We also want to name something that many of our members feel deeply: There is a frustration in knowing that a drug exists, that it works, and that the barrier to accessing it is a commercial negotiation happening behind closed doors and hidden behind the phrase ‘commercially sensitive.’ The people most affected by the outcome of that negotiation have no seat at that table and no visibility of what is being decided on their behalf.
The PHA UK is not saying that cost should be ignored. We are saying that the evidence of what this drug is worth to patients – evidence that we have spent years building, and that our members have contributed to – must be taken seriously in that calculation. That is not an unreasonable ask. It is the minimum that patients deserve.
Here at the PHA UK we have made what’s known as a ‘formal representation’ to NICE. You can see this here. We have told them clearly and on the record that:
We are also working with the coalition of specialist clinicians who care for PH patients and who share our view. And we are engaged across the full landscape of this campaign – with the drug manufacturer, with NICE, and with the wider rare disease community.

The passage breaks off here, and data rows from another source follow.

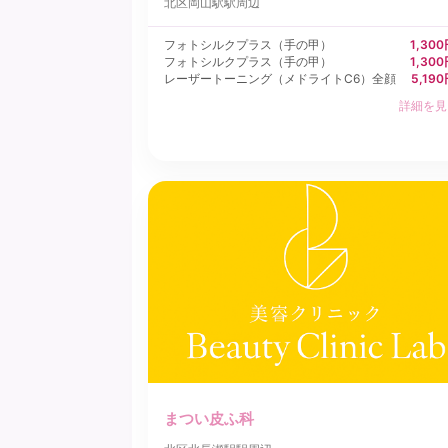
北区
岡山駅駅周辺
フォトシルクプラス（手の甲）
1,30
フォトシルクプラス（手の甲）
1,30
レーザートーニング（メドライトC6）全顔
5,19
詳細を見
まつい皮ふ科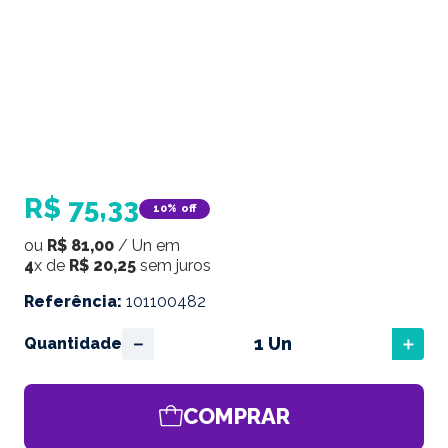
R$
75
,
33
10%
off
ou
R$
81
,
00
/
Un
em
4
x de
R$
20
,
25
sem juros
Referência
:
101100482
－
＋
Quantidade
COMPRAR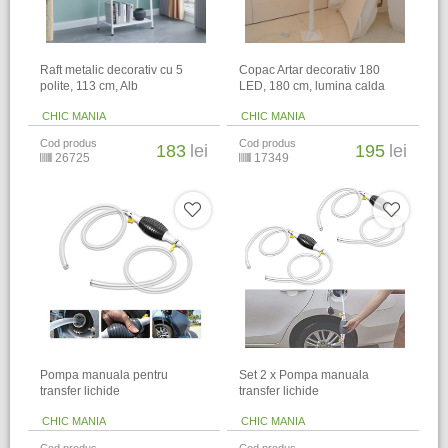
Raft metalic decorativ cu 5
Copac Artar decorativ 180
polite, 113 cm, Alb
LED, 180 cm, lumina calda
CHIC MANIA
CHIC MANIA
Cod produs
Cod produs
183
lei
195
lei
26725
17349
Pompa manuala pentru
Set 2 x Pompa manuala
transfer lichide
transfer lichide
CHIC MANIA
CHIC MANIA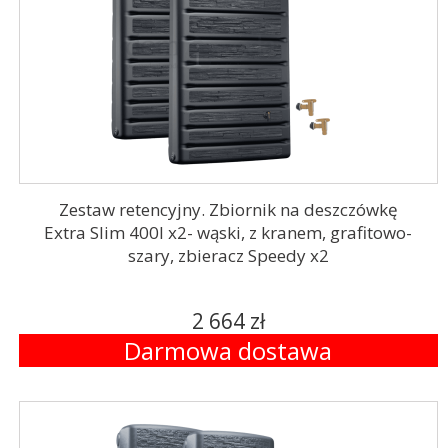
Zestaw retencyjny. Zbiornik na deszczówkę
Extra Slim 400l x2- wąski, z kranem, grafitowo-
szary, zbieracz Speedy x2
2 664 zł
Darmowa dostawa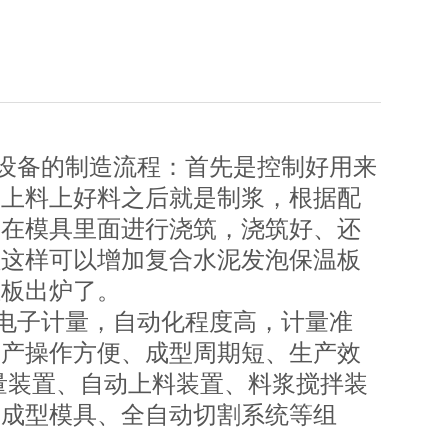
设备的制造流程：首先是控制好用来
是上料上好料之后就是制浆，根据配
放在模具里面进行浇筑，浇筑好、还
湿这样可以增加复合水泥发泡保温板
温板出炉了。
电子计量，自动化程度高，计量准
生产操作方便、成型周期短、生产效
量装置、自动上料装置、料浆搅拌装
、成型模具、全自动切割系统等组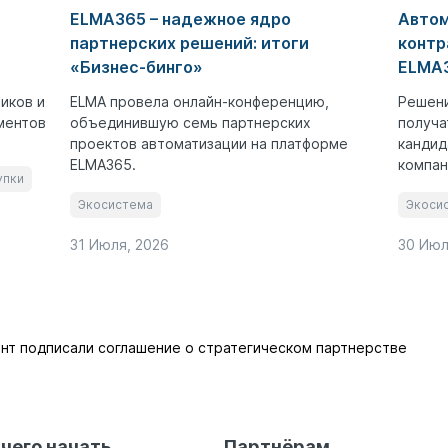
ELMA365 – надежное ядро
Автом
партнерских решений: итоги
контр
«Бизнес-бинго»
ELMA3
иков и
ELMA провела онлайн-конференцию,
Решени
ментов
объединившую семь партнерских
получа
проектов автоматизации на платформе
кандид
ELMA365.
компан
упки
Экосистема
Экоси
31 Июля, 2026
30 Июл
энт подписали соглашение о стратегическом партнерстве
 чего начать
Партнёрам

We are not going away. We have done this before and we will keep doing it until UK PH patients can access the treatments they deserve.
We will make the same noise in Scotland if the decision in mid-April brings bad news. Every UK nation matters.
Many of you have already contributed to the efforts to access to sotatercept without knowing it. If you took part in our 2025 symptom burden survey, your answers are in our formal submissions to NICE and the SMC. If you shared your story with us, your voice is in the evidence. You helped build the argument that we are now using.
Please continue to add your voices to our work and be ready to respond as this campaign continues. We are louder, and we are stronger, together.
True patient empowerment is not when a patient is given a voice. It is when a patient knows that their voice matters.